A number of transmissible plant diseases are caused by viroids—small, single-stranded, covalently closed circular RNA molecules existing as highly base-paired rodlike structures. They range in size from 246 to 375 nucleotides in length. The extracellular form of the viroid is naked RNA—there is no capsid of any kind. The RNA molecule contains no protein-encoding genes, and the viroid is therefore totally dependent on host functions for its replication. Viroid RNA is replicated by the DNA-dependent RNA polymerase of the plant host; preemption of this enzyme may contribute to viroid pathogenicity.

The RNAs of viroids have been shown to contain inverted repeated base sequences at their 3′ and 5′ ends, a characteristic of transposable elements (see Chapter 7) and retroviruses. Thus, it is likely that they have evolved from transposable elements or retroviruses by the deletion of internal sequences.

The general properties of animal viruses pathogenic for humans are described in Chapter 29. Bacterial viruses are described in Chapter 7.

A number of remarkable discoveries in the past three decades have led to the molecular and genetic characterization of the transmissible agent causing scrapie, a degenerative central nervous system disease of sheep. Studies have identified a scrapie-specific protein in preparations from scrapie-infected brains of sheep that is capable of reproducing the symptoms of scrapie in previously uninfected sheep (Figure 1-2). Attempts to identify additional components, such as nucleic acid, have been unsuccessful. To distinguish this agent from viruses and viroids, the term prion was introduced to emphasize its proteinaceous and infectious nature. The cellular form of the prion protein (PrP^c) is encoded by the host’s chromosomal DNA. PrP^c is a sialoglycoprotein with a molecular mass of 33,000–35,000 Da and a high content of α-helical secondary structure that is sensitive to proteases and soluble in detergent. PrP^c is expressed on the surface of neurons via a glycosylphosphatidyl inositol anchor in both infected and uninfected brains. A conformational change occurs in the prion protein, changing it from its normal or cellular form PrP^c to the disease-causing conformation, PrP^Sc (Figure 1-3). When PrP^Sc is present in an individual (owing to spontaneous conformational conversion or to infection), it is capable of recruiting PrP^c and converting it to the disease form. Thus, prions replicate using the PrP^c substrate that is present in the host.
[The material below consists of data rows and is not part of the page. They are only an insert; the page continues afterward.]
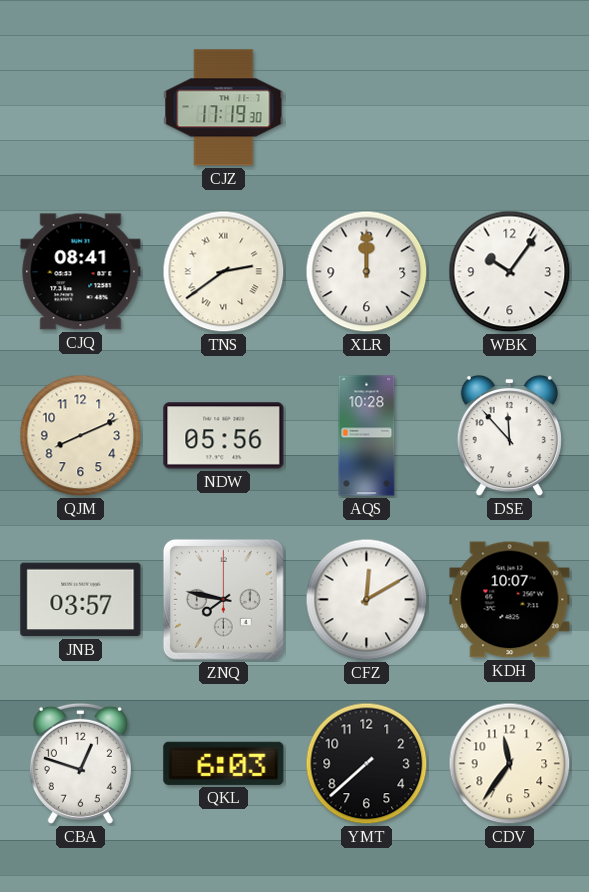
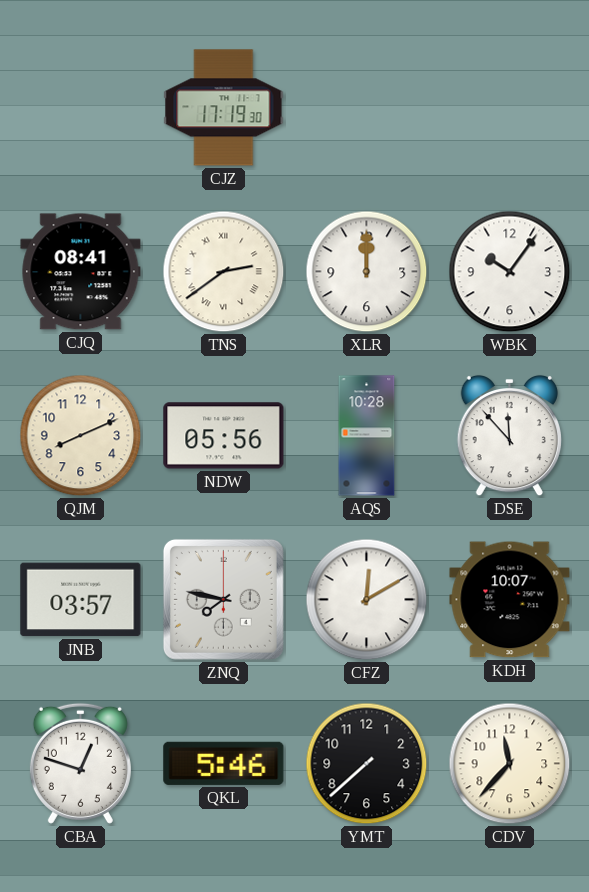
QKL: 6:03 -> 5:46
CDV: 11:36 -> 11:37
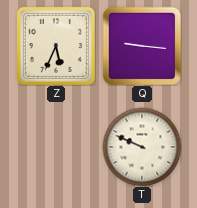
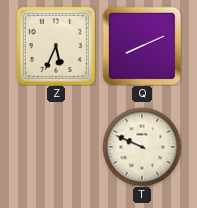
Q: 9:16 -> 8:11
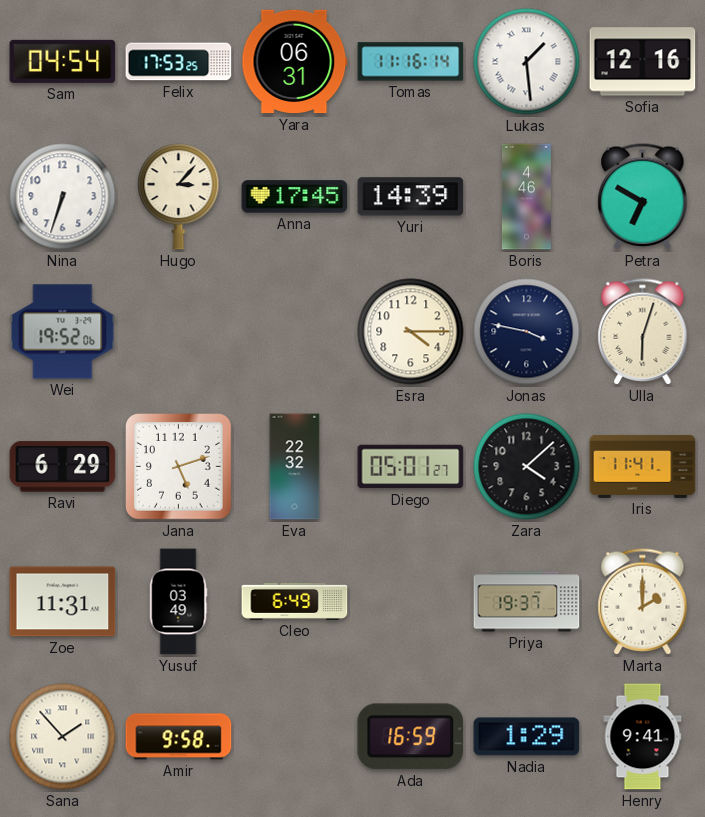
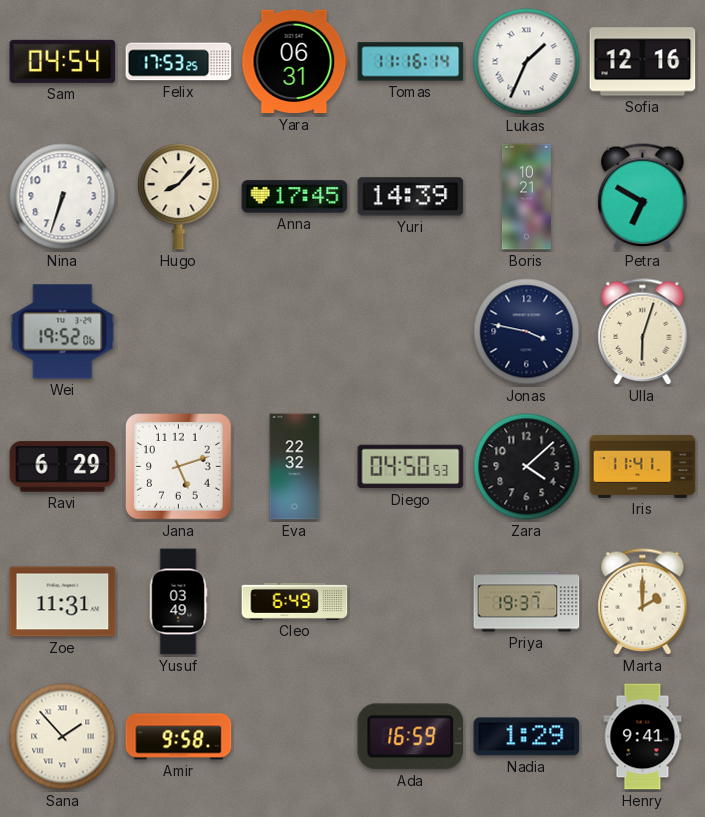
Lukas: 1:29 -> 1:34
Hugo: 3:07 -> 8:07
Boris: 4:46 -> 10:21
Esra: 4:15 -> none
Diego: 05:01 -> 04:50
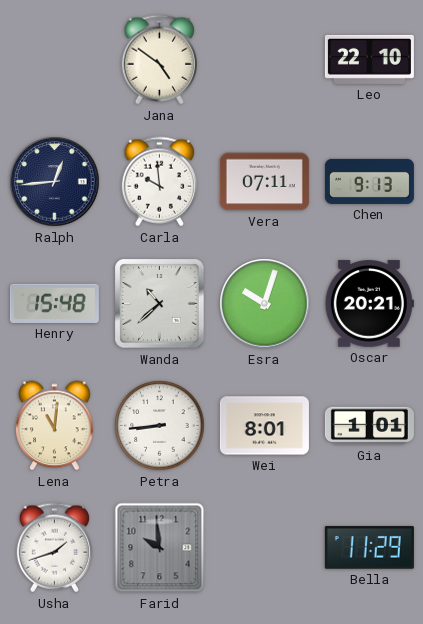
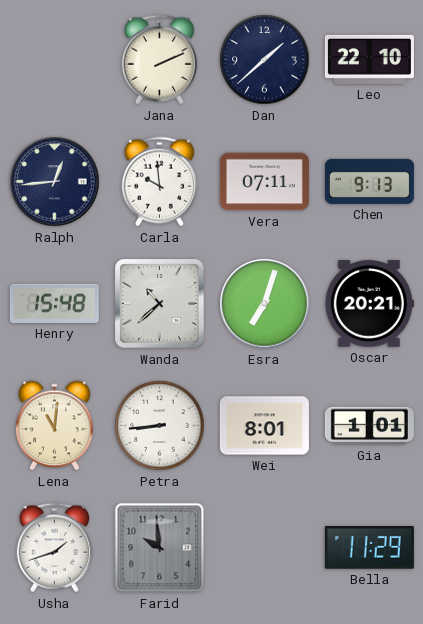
Jana: 4:51 -> 2:11
Dan: none -> 1:38
Esra: 10:03 -> 7:03
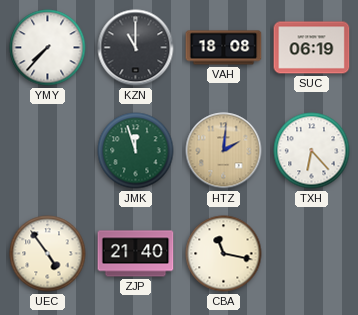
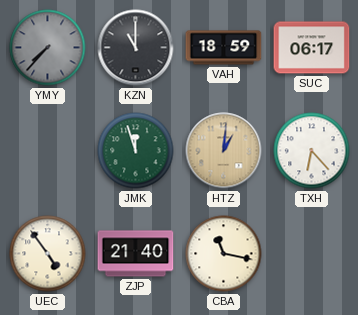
YMY dial: white -> grey
VAH: 18:08 -> 18:59
SUC: 06:19 -> 06:17
HTZ: 2:01 -> 1:01
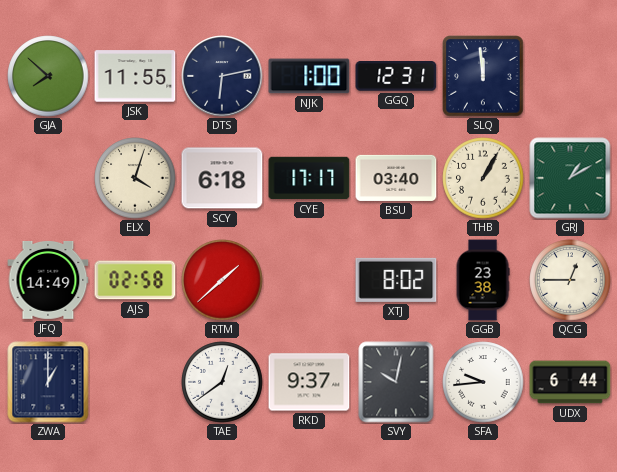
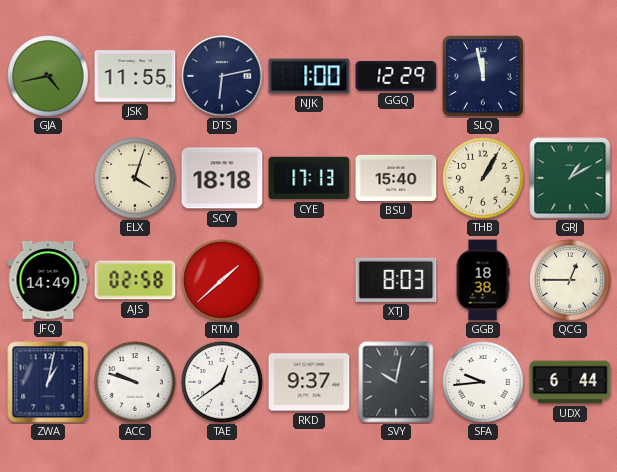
GJA: 7:52 -> 4:43
GGQ: 12:31 -> 12:29
SLQ: 11:59 -> 11:58
SCY: 6:18 -> 18:18
CYE: 17:17 -> 17:13
BSU: 03:40 -> 15:40
XTJ: 8:02 -> 8:03
GGB: 23:38 -> 18:38
ZWA: 1:00 -> 1:02
ACC: none -> 9:48
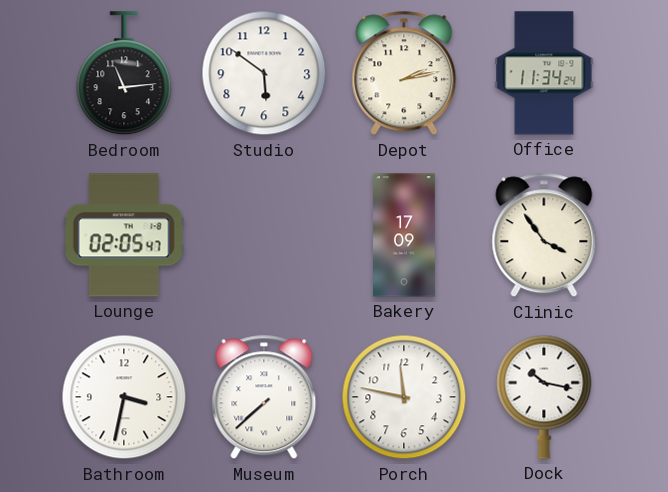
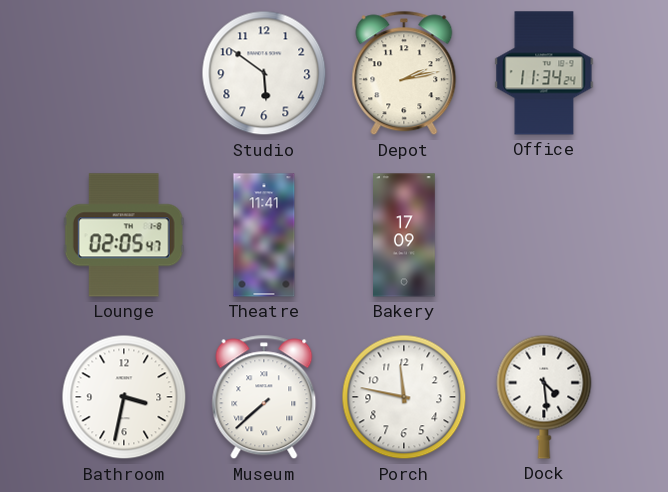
Bedroom: 11:14 -> none
Theatre: none -> 11:41
Clinic: 3:54 -> none
Dock: 10:17 -> 4:29
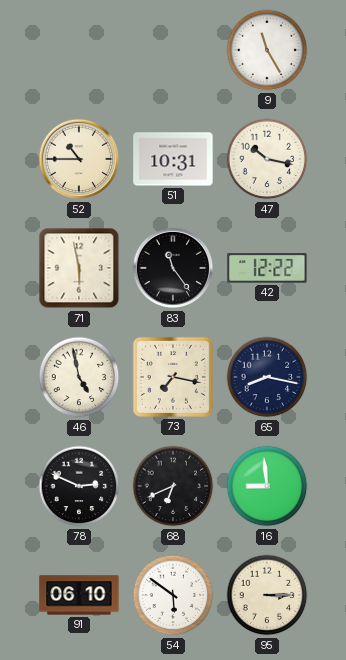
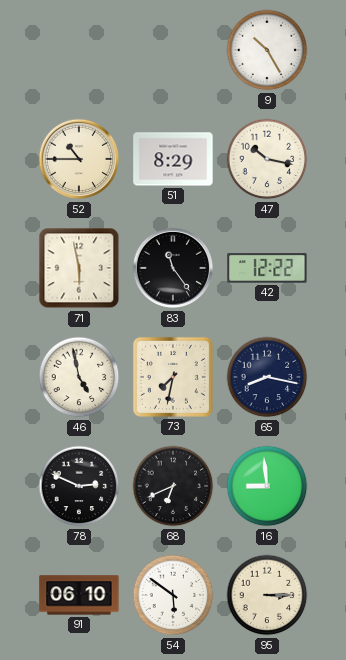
9: 11:25 -> 10:25
51: 10:31 -> 8:29
73: 7:17 -> 7:32
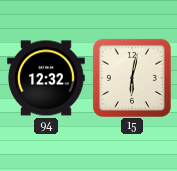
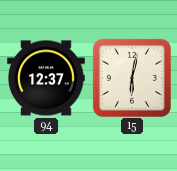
94: 12:32 -> 12:37
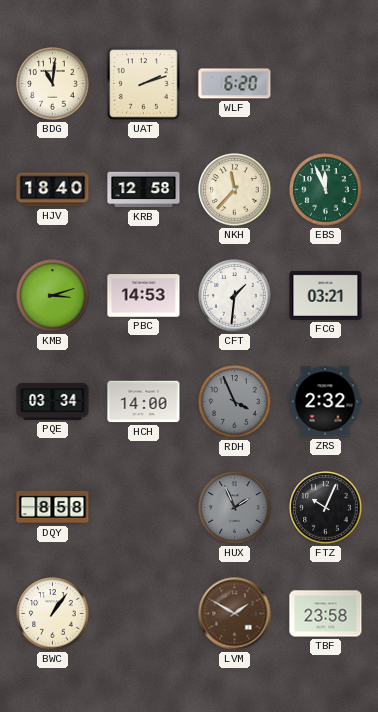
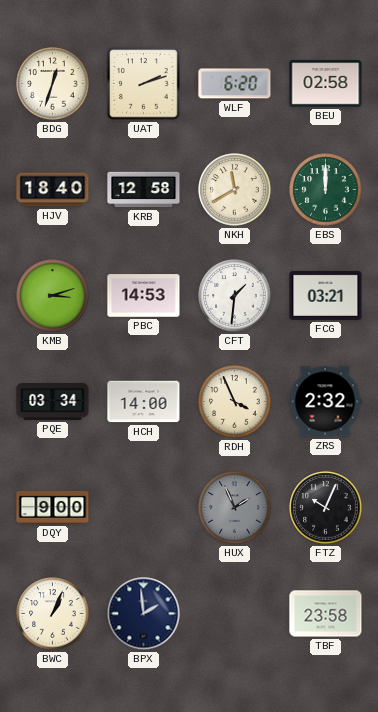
BDG: 11:01 -> 12:33
BEU: none -> 02:58
NKH: 11:37 -> 11:40
EBS: 11:56 -> 12:00
RDH dial: grey -> cream
DQY: 8:58 -> 9:00
BWC: 1:06 -> 1:04
BPX: none -> 1:59
LVM: 1:50 -> none
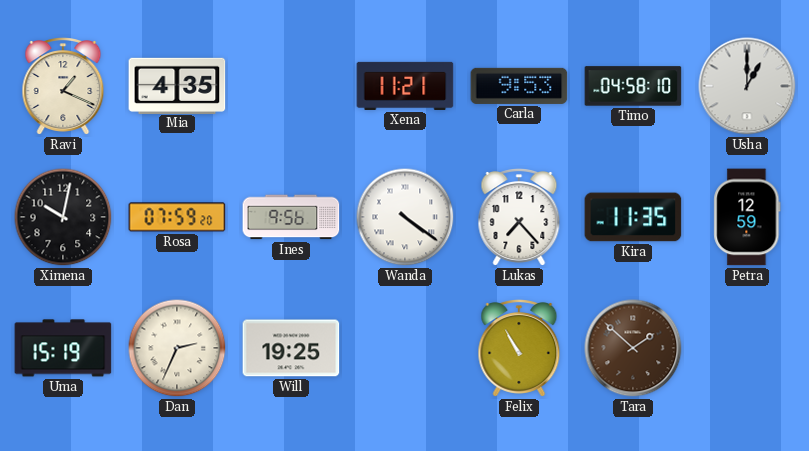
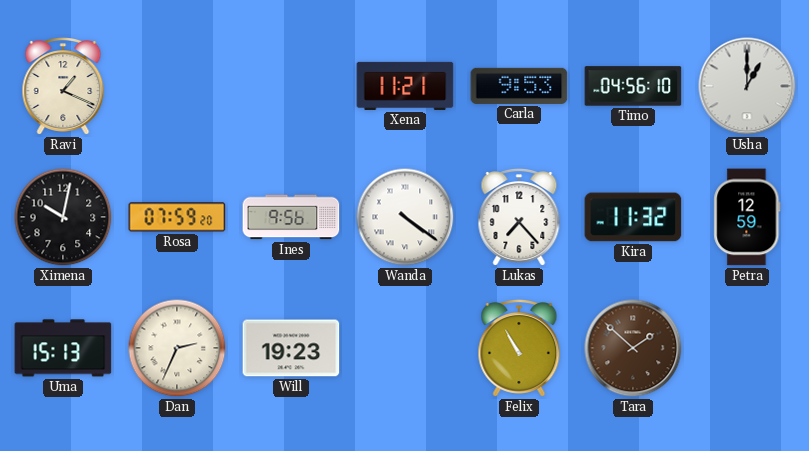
Mia: 4:35 -> none
Timo: 04:58 -> 04:56
Kira: 11:35 -> 11:32
Uma: 15:19 -> 15:13
Will: 19:25 -> 19:23
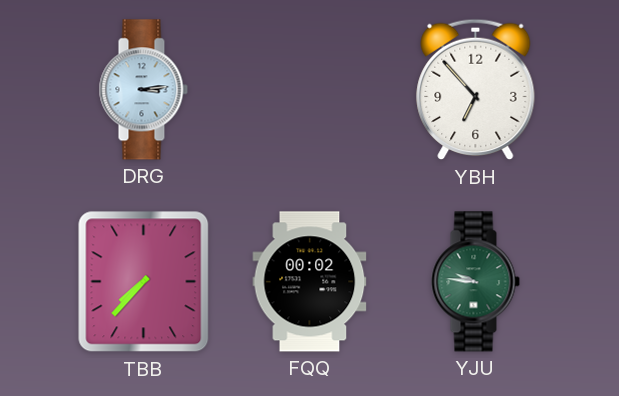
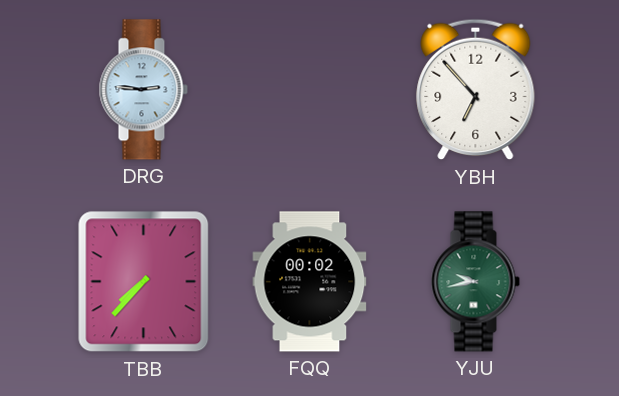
DRG: 3:14 -> 2:46
YJU: 9:46 -> 9:43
There are additional prion diseases of importance (Table 1-1 and see Chapter 42). Kuru, Creutzfeldt-Jakob disease (CJD), Gerstmann-Sträussler-Scheinker disease, and fatal familial insomnia affect humans. Bovine spongiform encephalopathy, which is thought to result from the ingestion of feeds and bone meal prepared from rendered sheep offal, has been responsible for the deaths of more than 184,000 cattle in Great Britain since its discovery in 1985. A new variant of CJD (vCJD) has been associated with human ingestion of prion-infected beef in the United Kingdom and France. A common feature of all of these diseases is the conversion of a host-encoded sialoglycoprotein to a protease-resistant form as a consequence of infection.